→ **Description of the task**
Please output only the lines that begin at the line with "とくなび福岡（@ifkjp）をXでフォロー" and run through the end of the entries below, exactly as written. Drop all pictures.

+++

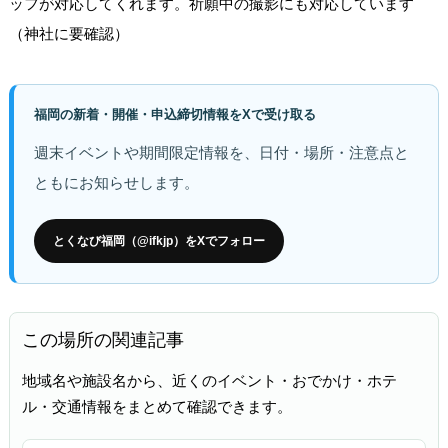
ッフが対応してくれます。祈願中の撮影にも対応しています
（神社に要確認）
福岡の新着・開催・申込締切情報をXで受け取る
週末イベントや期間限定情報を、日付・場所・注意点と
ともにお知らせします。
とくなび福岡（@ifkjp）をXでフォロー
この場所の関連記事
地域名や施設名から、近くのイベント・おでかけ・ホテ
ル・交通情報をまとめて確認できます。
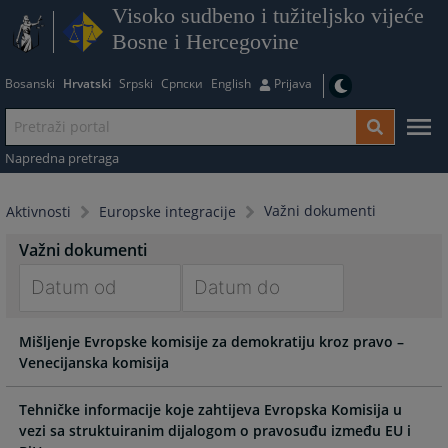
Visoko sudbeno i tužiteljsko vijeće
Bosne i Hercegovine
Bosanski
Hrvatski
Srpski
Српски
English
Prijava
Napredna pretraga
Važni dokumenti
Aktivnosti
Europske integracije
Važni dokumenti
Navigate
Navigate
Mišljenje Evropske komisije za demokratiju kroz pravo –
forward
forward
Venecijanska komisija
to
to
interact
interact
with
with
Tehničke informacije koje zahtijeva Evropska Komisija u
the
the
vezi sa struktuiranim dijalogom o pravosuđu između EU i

+++

→ **Answer to this exercise**
とくなび福岡（@ifkjp）をXでフォロー
この場所の関連記事
地域名や施設名から、近くのイベント・おでかけ・ホテ
ル・交通情報をまとめて確認できます。
Visoko sudbeno i tužiteljsko vijeće
Bosne i Hercegovine
Bosanski
Hrvatski
Srpski
Српски
English
Prijava
Napredna pretraga
Važni dokumenti
Aktivnosti
Europske integracije
Važni dokumenti
Navigate
Navigate
Mišljenje Evropske komisije za demokratiju kroz pravo –
forward
forward
Venecijanska komisija
to
to
interact
interact
with
with
Tehničke informacije koje zahtijeva Evropska Komisija u
the
the
vezi sa struktuiranim dijalogom o pravosuđu između EU i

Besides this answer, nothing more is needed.